Third, implement key rotation policies that invalidate HMAC keys after specific usage patterns or time periods:

import datetime
from cachetools import TTLCache

key_usage = TTLCache(maxsize=10000, ttl=86400) # 24-hour TTL

def verify_with_rotation(key, message, signature):
# Check if key needs rotation (based on usage count)
usage_count = key_usage.get(key, 0) + 1
key_usage[key] = usage_count

if usage_count > 1000: # Rotate after 1000 uses
rotate_hmac_key(key)
return {'error': 'Key expired, please renew'}, 410
# Verify signature
expected = generate_hmac(key, message)
if not hmac.compare_digest(expected, signature):
return {'error': 'Invalid signature'}, 401

Finally, add anomaly detection to identify unusual HMAC key patterns:

from sklearn.ensemble import IsolationForest
import numpy as np

# Train anomaly detection on normal key usage patterns
normal_patterns = np.array([[5, 1], [3, 2], [7, 1], [2, 3]]) # [requests, unique_ips]
model = IsolationForest(contamination=0.1)
model.fit(normal_patterns)

def detect_anomalous_usage(key, request_count, unique_ips):br> pattern = np.array([[request_count, unique_ips]])
alert_admin(f"Anomalous HMAC key usage detected: {key}")

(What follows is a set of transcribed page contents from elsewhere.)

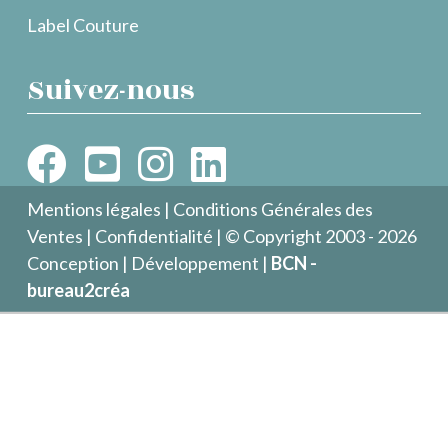
Label Couture
Suivez-nous
Mentions légales
|
Conditions Générales des
Ventes
|
Confidentialité
| © Copyright 2003 - 2026
Conception | Développement |
BCN -
bureau2créa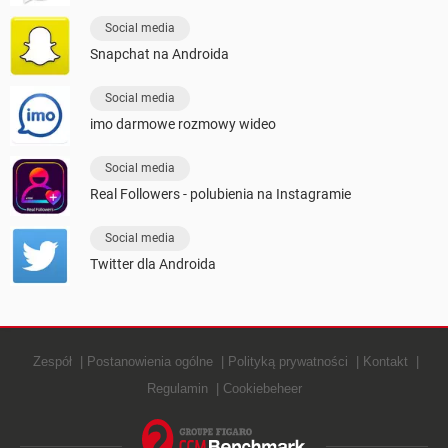
Social media
Snapchat na Androida
Social media
imo darmowe rozmowy wideo
Social media
Real Followers - polubienia na Instagramie
Social media
Twitter dla Androida
Zespół
Postanowienia ogólne
Polityką prywatności
Kontakt
Regulamin
Cookiebeheer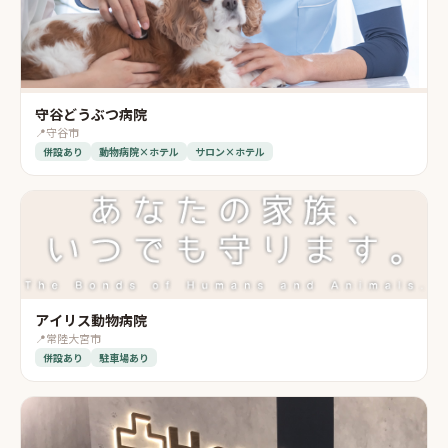
守谷どうぶつ病院
📍
守谷市
併設あり
動物病院×ホテル
サロン×ホテル
アイリス動物病院
📍
常陸大宮市
併設あり
駐車場あり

Frequently Asked Questions

How does password spraying differ when targeting HMAC signatures versus traditional password authentication?
Password spraying on HMAC signatures exploits the fact that attackers can enumerate valid API keys first, then test common secrets against each key individually. Traditional password attacks target username/password combinations where enumeration is harder. With HMAC, attackers can use timing analysis and error message differentiation to identify valid keys, then systematically test weak secrets without triggering account lockout mechanisms since each key is treated as a separate entity.
Can middleBrick detect password spraying vulnerabilities in my HMAC signature implementation?
Yes, middleBrick's black-box scanning specifically tests HMAC signature endpoints for password spraying vulnerabilities. The scanner attempts to enumerate valid HMAC keys through timing analysis, tests common weak secrets against discovered keys, and evaluates whether your implementation lacks proper rate limiting. middleBrick's 12 security checks include authentication testing that specifically targets HMAC signature weaknesses, providing you with a security score and prioritized findings with remediation guidance.